The below cell will hold the code that contains the data that will be used to train our convolutional neural network on classifying pokemon types based on their image. The /images subdirectory will contain the Image files and the "pokemon.csv" file which is a .csv file containg Pokemon Names and their respective Typings

In [4]:
# Import neccessary packages
import os 
import pandas as pd

In [5]:
# Helper function to get the file path for the images subdirectory
prefix = './data/images/'
def get_image_path(name):
  for ext in ['.png', '.jpg']:
    potential_path = os.path.join(prefix, name + ext)
    if os.path.exists(potential_path):
      return potential_path

In [8]:
# Read in .csv file 
pokemon_df = pd.read_csv('./data/pokemon.csv')

# Append file path to dataframe, map each pokemons name to it's image file
pokemon_df['Image'] = pokemon_df['Name'].apply(get_image_path)

# Narrow down the dataframe to single types, we will deal with dual types later
pokemon_df = pokemon_df[['Name', 'Type1', 'Image']]
pokemon_df.rename(columns={'Type1' : 'Type'}, inplace=True)

In [9]:
display(pokemon_df)

Unnamed: 0,Name,Type,Image
0,bulbasaur,Grass,./data/images/bulbasaur.png
1,ivysaur,Grass,./data/images/ivysaur.png
2,venusaur,Grass,./data/images/venusaur.png
3,charmander,Fire,./data/images/charmander.png
4,charmeleon,Fire,./data/images/charmeleon.png
...,...,...,...
804,stakataka,Rock,./data/images/stakataka.jpg
805,blacephalon,Fire,./data/images/blacephalon.jpg
806,zeraora,Electric,./data/images/zeraora.jpg
807,meltan,Steel,./data/images/meltan.jpg


## Machine Learning Models and One Hot Encoding

Machine Learning models don't deal well with categorical data, which in this case is our 'Type' variable, a qualitative label which is providing information about the pokemon, such as it's strengths and weaknesses.
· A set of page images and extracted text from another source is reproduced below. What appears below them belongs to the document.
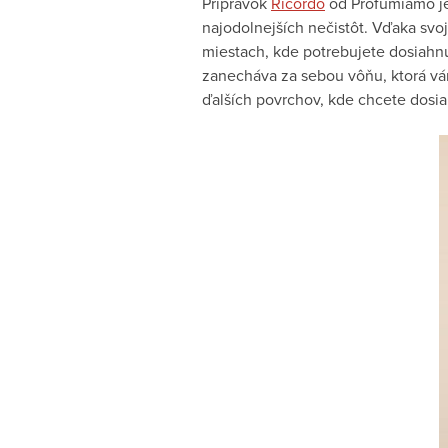
Prípravok
Ricordo
od Profumiamo je 
najodolnejších nečistôt. Vďaka svoj
miestach, kde potrebujete dosiahnu
zanecháva za sebou vôňu, ktorá vám
ďalších povrchov, kde chcete dosia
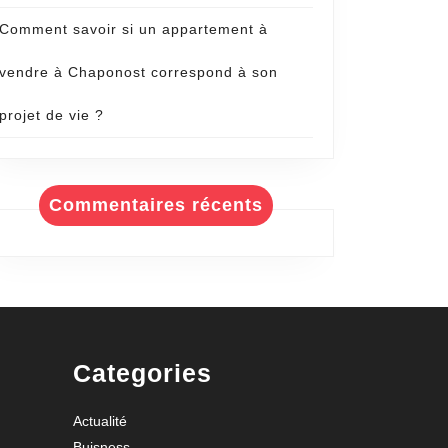
Comment savoir si un appartement à
vendre à Chaponost correspond à son
projet de vie ?
Commentaires récents
Categories
Actualité
Buisness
My first thought when learning about this was to create a dictionary mapping integers to each type of pokemon, which is called "Integer Encoding" - but after researching it more I learned it could lead to the model giving preference to certain types, i.e. Imagine the dictionary:

```Python
type_dict = {
  'Fire': 1,
  'Water':2
}
```

This could lead to the model developing a bias towards identifying pokemon's types as fire. So I learned about One Hot Encoding. i.e. Creating bitstrings in order to represent what type the pokemon is (it's primary type for now). We will create a column for each type, and each pokemon will have a '1' in the column corresponding to it's type, and a '0' in every other column.